Example Production Policy

This production-ready policy configuration demonstrates best practices for tail-based sampling. Policies are ordered strategically with DROP first, critical traces next, and a probabilistic baseline last:

sampling_policies:
  # 1. Drop known noise
  - name: drop_health_checks
    policy_type: drop
    sub_policies:
      - policy_type: string_attribute
        key: http.route
        values: ["/health", "/ready"]

  # 2. Always sample errors
  - name: all_errors
    policy_type: status_code
    status_codes: [ERROR]

  # 3. Sample high latency
  - name: slow_requests
    policy_type: latency
    lower_threshold: 2s

  # 4. Sample critical services at higher rate
  - name: critical_services
    policy_type: and
    sub_policies:
      - policy_type: string_attribute
        key: service.name
        values: [payment-service, auth-service]
      - policy_type: probabilistic
        percentage: 50

  # 5. Baseline for everything else
  - name: baseline
    policy_type: probabilistic
    percentage: 5

Traces first encounter the DROP policy which explicitly rejects health checks.
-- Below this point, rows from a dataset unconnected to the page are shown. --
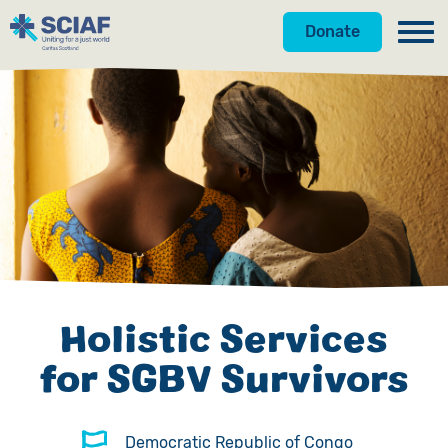
Donate
Our Work
Hunger
Water
Gender
Emergencies
Holistic Services
Advocacy
for SGBV Survivors
Countries
Get Involved
Democratic Republic of Congo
Surviving traces are then evaluated for errors (100% sampled), high latency (100% sampled), critical services (50% sampled), and finally all remaining traces get a 5% baseline sample. This approach ensures 100% error visibility while managing overall volume.

Deployment Checklist

Measure P99 trace completion latency
Calculate memory requirements using formula
Set GOMEMLIMIT to 90% of pod memory limit
Configure consistent hashing by trace_id
Enable HPA with memory target (70%) for compactor
Set topology spread for high availability
Configure ServiceMonitor for Prometheus metrics
Create alerts for eviction rate, memory pressure, late spans
Load test at 2x peak traffic
Verify cache hit rates > 80%

Quick Reference

Common Commands

# View current sampling rate
kubectl logs -n edgedelta compactor-pod | grep "sampling_rate"

# Check memory usage
kubectl top pods -n edgedelta | grep compactor

# Scale compactor manually
kubectl scale deployment edgedelta-gateway-compactor --replicas=4

Troubleshooting

Common issues and their resolutions when operating tail-based sampling in production:

Symptom	Solution
High eviction rate	Increase batch_cache_size or scale compactor pods
OOM kills	Set GOMEMLIMIT, reduce cache size, or scale horizontally
Incomplete traces	Increase decision_interval or keep_cache_ttl
Low sampling rate	Check DROP policies, verify policy ordering
High CPU	Optimize policy ordering, reduce regex complexity

Each symptom indicates a specific operational issue. High eviction means traces are being removed from the buffer before decisions complete. OOM kills suggest memory limits are too low. Incomplete traces indicate late-arriving spans. Low sampling rates often result from overly aggressive DROP policies. High CPU usage typically comes from inefficient policy evaluation.